11 - No caso decidendo, constata-se que foi emitido pelas autoridades de saúde um atestado de incapacidade que atesta ser o, à data, cônjuge da peticionante, portador de um grau de incapacidade de 71%;
11.1 - esse atestado foi emitido em 10/08/2012 e refere no campo de observações que “A doença reporta-se ao ano 2009”;
11.2 - é certo que o sujeito passivo logrou alterar a sua declaração relativa ao ano de 2011, mas tal aconteceu porque ainda decorria o prazo legal para substituição da declaração de rendimentos, previsto no art. 53.º n.º 3 b) ii) do CPPT;
11.3 - tal não se verifica relativamente aos anos de 2009 e 2010, cujos prazos de entrega e/ou de substituição das declarações já se encontravam terminados à data de emissão do atestado.

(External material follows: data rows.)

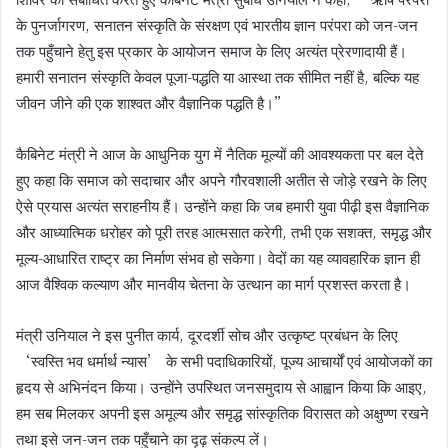
के पुनर्जागरण, सनातन संस्कृति के संरक्षण एवं भारतीय ज्ञान परंपरा को जन-जन
तक पहुँचाने हेतु इस प्रकार के आयोजन समाज के लिए अत्यंत प्रेरणादायी हैं।
हमारी सनातन संस्कृति केवल पूजा-पद्धति या आस्था तक सीमित नहीं है, बल्कि यह
जीवन जीने की एक शाश्वत और वैज्ञानिक पद्धति है।”
कैबिनेट मंत्री ने आज के आधुनिक युग में नैतिक मूल्यों की आवश्यकता पर बल देते
हुए कहा कि समाज को सदाचार और अपने गौरवशाली अतीत से जोड़े रखने के लिए
ऐसे प्रयास अत्यंत सराहनीय हैं। उन्होंने कहा कि जब हमारी युवा पीढ़ी इस वैज्ञानिक
और आध्यात्मिक धरोहर को पूरी तरह आत्मसात करेगी, तभी एक सशक्त, समृद्ध और
मूल्य-आधारित राष्ट्र का निर्माण संभव हो सकेगा। वेदों का यह व्यावहारिक ज्ञान ही
आज वैश्विक कल्याण और मानवीय चेतना के उत्थान का मार्ग प्रशस्त करता है।
मंत्री उनियाल ने इस पुनीत कार्य, दूरदर्शी सोच और उत्कृष्ट प्रबंधन के लिए
‘स्वस्ति भव धर्मार्थ न्यास’ के सभी पदाधिकारियों, पूज्य आचार्यों एवं आयोजकों का
हृदय से अभिनंदन किया। उन्होंने उपस्थित जनसमुदाय से आह्वान किया कि आइए,
हम सब मिलकर अपनी इस अमूल्य और समृद्ध सांस्कृतिक विरासत को अक्षुण्ण रखने
तथा इसे जन-जन तक पहुँचाने का दृढ़ संकल्प लें।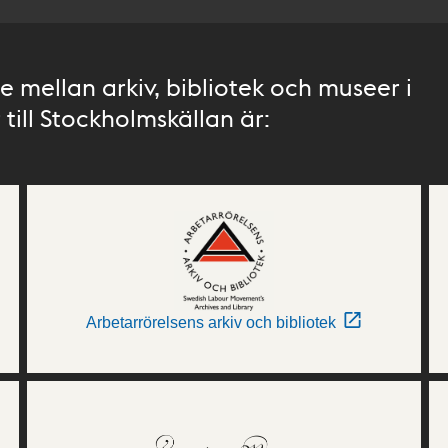
 mellan arkiv, bibliotek och museer i
till Stockholmskällan är:
Arbetarrörelsens arkiv och bibliotek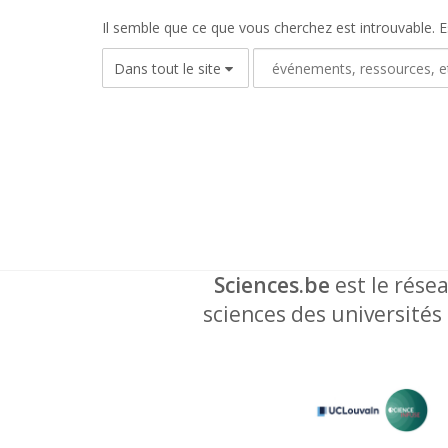
Il semble que ce que vous cherchez est introuvable. 
Sciences.be
est le résea
sciences des universités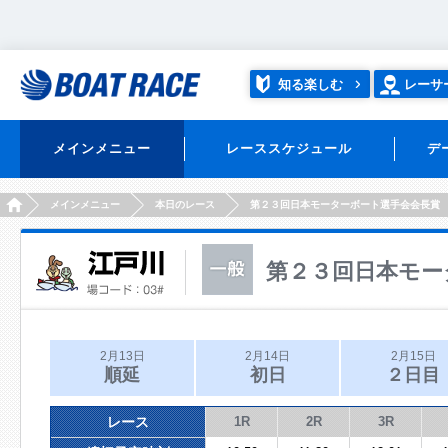
知る楽しむ
レーサ
メインメニュー
レーススケジュール
デ
HOME
メインメニュー
本日のレース
第２３回日本モーターボート選手会会長賞
第２３回日本モー
2月13日
2月14日
2月15日
順延
初日
２日目
レース
1R
2R
3R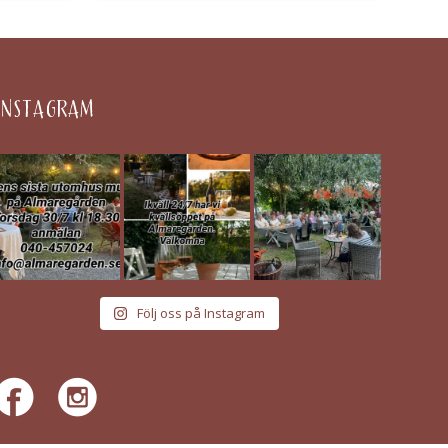
INSTAGRAM
Följ oss på Instagram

12 - Tenha-se em atenção, ainda, que a peticionante não juntou aos autos nenhum elemento que permita concluir que envidou os esforços necessários à obtenção do documento à data em que pretendia se verificassem os efeitos fiscais desejados, isto é, consideração do grau de incapacidade do seu, então, cônjuge para os anos de 2009 e 2010, designadamente, não há elementos que forneçam qualquer indicação, e prova suficiente, relativamente à data de solicitação da marcação da junta médica;
12.1 - o ónus da prova que o legislador deixou plasmado no art. 74.º da LGT e que determina que “o ónus da prova dos factos constitutivos dos direitos (...) dos contribuintes recai sobre quem os invoque”, não permite qualquer margem de manobra no que a este ponto diz respeito;
12.2 - caso a peticionante tivesse comprovado que se envidaram as diligências necessárias junto das autoridades de saúde para emissão do documento à data da verificação do grau de incapacidade, satisfaria o ónus da prova que lhe recai por força do art. 74.º da LGT, dado que ainda que não lograsse obter o documento (o atestado) à data de verificação efectiva da incapacidade, sempre teria em seu poder prova bastante de que fez tudo o que lhe era exigível para o obter, prova, que não logra alcançar.
IV - CONCLUSÃO
13 - Nestes termos, e pelos fundamentos supra expostos, propõe-se o indeferimento do pedido de revisão oficiosa e a notificação do contribuinte para o exercício do direito de audição prévia nos termos do art. 60.º n.º 1 b) da LGT.”;
10. Por ofício n.º 14773, datado de 16/08/2013 foi a impugnante notificada do projecto de despacho transcrito no ponto antecedente e para exercer, querendo, o direito de audição prévia – cfr. documento de fls. 33 a 38 do PA;
11. Em 30/09/2013 foi emitida pela Divisão de Administração da Direcção de Serviços do Imposto sobre o Rendimento das Pessoas Singulares “informação complementar”, da qual consta, designadamente, o seguinte – cfr. documento de fls. 42 do PA:
(…)
3 – o referido projecto de decisão foi comunicado ao contribuinte através de ofício, por carta registada, para o domicílio fiscal indicado pelo sujeito passivo (…), para exercício do direito de audição prévia previsto no art. 60.º, n.º 1, al. b) da LGT:
3.1 – pelo ofício n.º 14773, de 16/08/2013, desta Direcção de Serviços, em correio registado;
3.2 – foi indicado o prazo de 15 dias previsto na lei, para o peticionante exercer o seu direito de audição prévia.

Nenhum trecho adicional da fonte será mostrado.